The prospect of a new freeze on foreclosures has returned to the parliamentary agenda, with political parties debating a temporary suspension until the government presents a plan to protect the primary residences of borrowers.
The scenario, which has appeared in previous pre-election periods, is once again unfolding in the House of Representatives. A temporary suspension would effectively delay foreclosures until after the elections, allowing time for consultations and possible legislative interventions. However, it has also raised concerns about unequal treatment among borrowers, potentially favouring those who systematically avoid meeting their obligations.
The Democratic Rally (DISY) called for the suspension of all foreclosures involving primary residences valued up to €400,000 for at least six months, citing the current geopolitical situation in the region.
“During this period, the state should examine a plan for the protection of primary residences.
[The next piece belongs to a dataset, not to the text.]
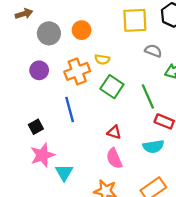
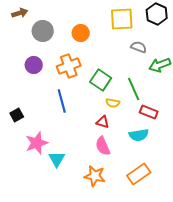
orange circle: (82, 30) -> (81, 33), moved
yellow semicircle: (102, 59) -> (113, 103), moved
black square: (36, 127) -> (17, 115), moved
It is the role of the state to fulfil its social responsibility,” DISY said in a statement.
AKEL, however, called for the proposed laws to be put to a vote.
“Our position is that, before Parliament dissolves itself, every member of parliament and every political force in the House should be called upon to take a position,” said AKEL MP Aristos Damianou.
New bill under preparation
During Monday’s meeting of the House Finance Committee, which included discussion of 26 legislative proposals concerning foreclosures, the Ministry of Finance announced that it is preparing a bill to strengthen the powers of the Unified Financial Dispute Resolution Body, commonly known as the Financial Ombudsman, as well as the Insolvency Service.
The representative of the Ministry of Finance, Avgi Chrysostomou-Lapathioti, said the ministry is preparing legislation that would introduce binding decisions by the Financial Ombudsman, with the aim of accelerating decision-making and reducing the backlog in the courts.
Regarding the insolvency framework, and particularly the preparation of personal repayment plans, the ministry is examining ways to link these procedures with the Financial Ombudsman in order to confirm the outstanding debt amount.
It is recalled that legislative changes introduced in 2023 already gave borrowers the right to apply to the Financial Ombudsman to confirm the amount of their debt.
“Unfortunately, this tool has not been fully utilised,” Chrysostomou-Lapathioti said, adding that the ministry remains open to discussing targeted and institutionally resilient solutions.
A representative of the Insolvency Service stressed the need to strengthen the personal repayment plan, noting that it appears to be the only mechanism capable of addressing foreclosures while maintaining a balance between guarantors, debtors and creditors.
According to Chrysostomou-Lapathioti, the relevant bill is still under preparation and will not be ready to be submitted to the plenary before Parliament suspends its work ahead of the elections.
“Horizontal solutions do not resolve the problem. They merely postpone it, and the issue returns more intensely while sending the wrong signal to the market,” she said.
Position of the Financial Ombudsman
Financial Ombudsman Valentina Georgiadou also called on lawmakers to consider introducing a provision allowing repayment arrangements after a court decision determines the outstanding loan balance.
She also highlighted the need for the state to re-examine the “Rent-Instead-of-Installment” scheme.
Regarding repayment arrangements, Georgiadou explained that most non-performing loans currently held by credit-acquiring companies are terminated loans that do not fall under the Central Bank of Cyprus directive on arrears management.
As a result, the framework for resolving these cases is largely left to the discretion of creditors.
She added that many of these companies operate with a limited time horizon in Cyprus, which means long-term restructuring agreements are rarely concluded, with the exception of the state-owned asset management company KEDIPES.
Georgiadou noted that even borrowers who have sufficient income to agree on a repayment arrangement in order to keep their primary residence often fail to reach a settlement, as the final decision rests entirely with creditors.